You'll get the same results if you switch to Dish. There's no satellite input capability on the S3 TiVo.


----------



## maharg18 (Dec 4, 2002)

It isn't a stupidity problem, it's a technology problem. A box capable of doing what you want would cost thousands of dollars.


----------



## Hobbit (Sep 2, 2005)

Well, then, maybe I'm not making myself clear about what I'm talking about.

I'm not looking for a integrated dual tuner HD Tivo that can accept satellite inputs like the DirecTivo does. I know that will never happen now that Murdoch is running things.

Originally I had a standlone S1 Tivo hooked to a standlone DirecTV receiver. I used the S-video output of the DirecTV receiver hooked to the Tivo to get the audio and video. The Tivo changed channels on the receiver via a serial wire connection.

This setup worked extremely well and only cost a few hundred dollars.

What I am looking for is an updated equivalent of the original setup in the upcoming HD world and one that has dual tuner:

A standalone dual tuner HD Tivo.
Two standalone HD DirecTV receivers.
The units hooked together with the HD equivalent of S-video, whatever that is called.
The Tivo changing channels on the receivers via serial wires (or IR blasters).

The DirecTV receivers will be leased in the future so they will cost only a few dollars a month.

All of the cost will be in the standalone Tivo. If the cablecard HD Tivo already comes with two tuners, then it already has almost everything it needs. The only additional bit needed is the serial control output for changing channels just like it did on the original S1 Tivo. It just has to have two of them. It's got to have something like that anyway, won't it?

I can't see how this would cost thousands of dollars, unless the cablecard Tivo itself will cost that much, which I doubt.

Does this make sense?


----------



## maharg18 (Dec 4, 2002)

The problem is that to record an HD signal, you would need to record from either DVI/HDMI or component. Both of these are uncompressed signals. The equipment needed to compress HD realtime is still out of reach of most people, as you are looking at several thousand bucks. 

The reason the HD Directivo and the upcoming series 3 unit are able to handle HD is because they record the already compressed MPEG-2 HD signal as sent by Directv, cable, or you local stations, no compression is necessary.


----------



## Jonathan_S (Oct 23, 2001)

maharg18 said:


> The problem is that to record an HD signal, you would need to record from either DVI/HDMI or component. Both of these are uncompressed signals. The equipment needed to compress HD realtime is still out of reach of most people, as you are looking at several thousand bucks.

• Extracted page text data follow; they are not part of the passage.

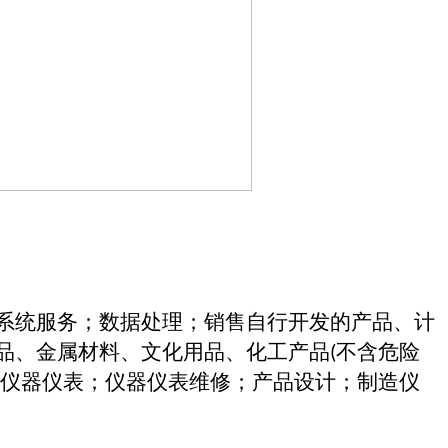
系统服务；数据处理；销售自行开发的产品、计
品、金属材料、文化用品、化工产品(不含危险
仪器仪表；仪器仪表维修；产品设计；制造仪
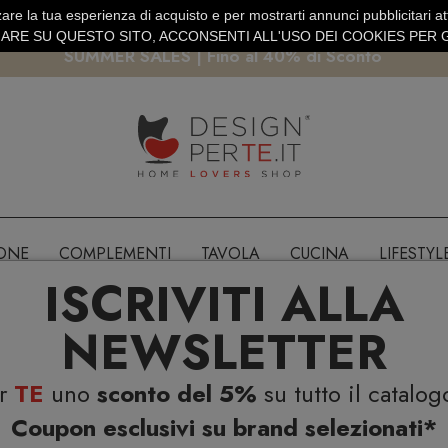
are la tua esperienza di acquisto e per mostrarti annunci pubblicitari atti
EURO
PAGAMENTO SICURO PAYPAL · CARTA DI CREDITO
RE SU QUESTO SITO, ACCONSENTI ALL'USO DEI COOKIES PER G
SUMMER SALES | Fino al 40% di Sconto
IONE
COMPLEMENTI
TAVOLA
CUCINA
LIFESTYL
ISCRIVITI ALLA
NEWSLETTER
er
TE
uno
sconto del 5%
su tutto il catalog
Coupon esclusivi su brand selezionati*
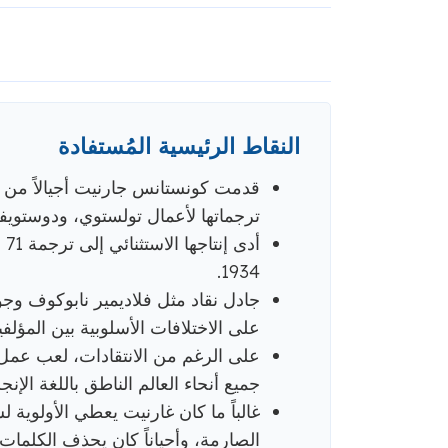
النقاط الرئيسية المُستفادة
قدمت كونستانس جارنيت أجيالاً من ا
ترجماتها لأعمال تولستوي، ودوستو
أد
1934.
جادل نقاد مثل فلاديمير نابوكوف 
على الاختلافات الأسلوبية بين المؤل
على الرغم من الانتقادات، لعب عمل 
جميع أنحاء العالم الناطق باللغة الإنجل
غالباً ما كان غارنيت يعطي الأولوية 
الصارمة، وأحياناً كان يحذف الكلمات أ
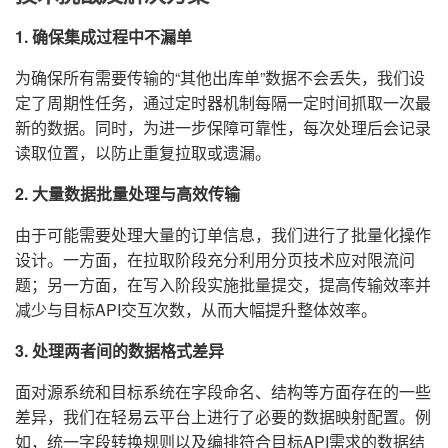
1. 确保集成过程中不漏单
为确保所有需要传输的“其他出库单”数据不会丢失，我们设
定了周期性任务，通过定时器机制每隔一定时间抓取一次最
新的数据。同时，为进一步保障可靠性，每次处理后会记录
读取位置，以防止重复拉取或遗漏。
2. 大量数据批量处理与高效传输
由于可能需要处理大量的订单信息，我们进行了批量化操作
设计。一方面，在拉取阶段充分利用分页技术应对限流问
题；另一方面，在写入阶段实施批量提交，提高传输效率并
减少与目标API交互次数，从而大幅提升整体效率。
3. 处理两者间的数据格式差异
面对源系统和目标系统在字段命名、结构等方面存在的一些
差异，我们在轻易云平台上进行了必要的数据映射配置。例
如，统一字段转换规则以及编排符合目标API需求的数据结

I'd guess it is significantly more than that. The last time I recall someone doing a search the realtime HiDefinition encoder that was found was like $40,000.

So cost wise this seems like a non starter until the prices have fallen drastically (which could be close to a decade). And even then you get the hassle of handling controlling two separate HiDef boxes if you want dual tuner (and making sure that the boxes don't accidentally receive each other's commands; always an issue if you stick with IR).


----------



## HogarthNH (Dec 28, 2001)

Jonathan_S said:


> I'd guess it is significantly more than that. The last time I recall someone doing a search the realtime HiDefinition encoder that was found was like $40,000.


You're half right  
http://www.visiblelight.com/mall/catalogview.aspx?cat=228


----------



## Jonathan_S (Oct 23, 2001)

HogarthNH said:


> You're half right
> http://www.visiblelight.com/mall/catalogview.aspx?cat=228


Now, if only I'd been 1/400th right, it might be practical in a high end consumer electronics box.


----------



## vstone (May 11, 2002)

Don't the new HD consumer video cams compress to tape or DVD?


----------



## HogarthNH (Dec 28, 2001)

vstone said:


> Don't the new HD consumer video cams compress to tape or DVD?


They record a digital stream from CCDs already designed to produce the correct kind of signal.

Have you tried transcoding video on your PC?
Even if you have a dual processor 3+ GHz system, it's just not easy. It's certainly not realtime.

H


----------



## Hobbit (Sep 2, 2005)

Okay, I think I'm missing something really basic about HD setups then.

If OTA and cable HD signals are already compressed, then than means that HD TVs must be accepting compressed signals as input, right?

Well, then, wouldn't an HD DirecTV receiver have to output a compressed signal as well so the HD TV could show it just the same as a cable HD signal?

If that's the case, why can't an HD Tivo be stuck in the middle between the compressed output of a DirecTV receiver and the HD TV, just like it can be between the output of an HD cable box and the HD TV?

That's just how you set up any other standalone Tivo - by putting in between the signal source (output of a cable box, etc.) and the TV.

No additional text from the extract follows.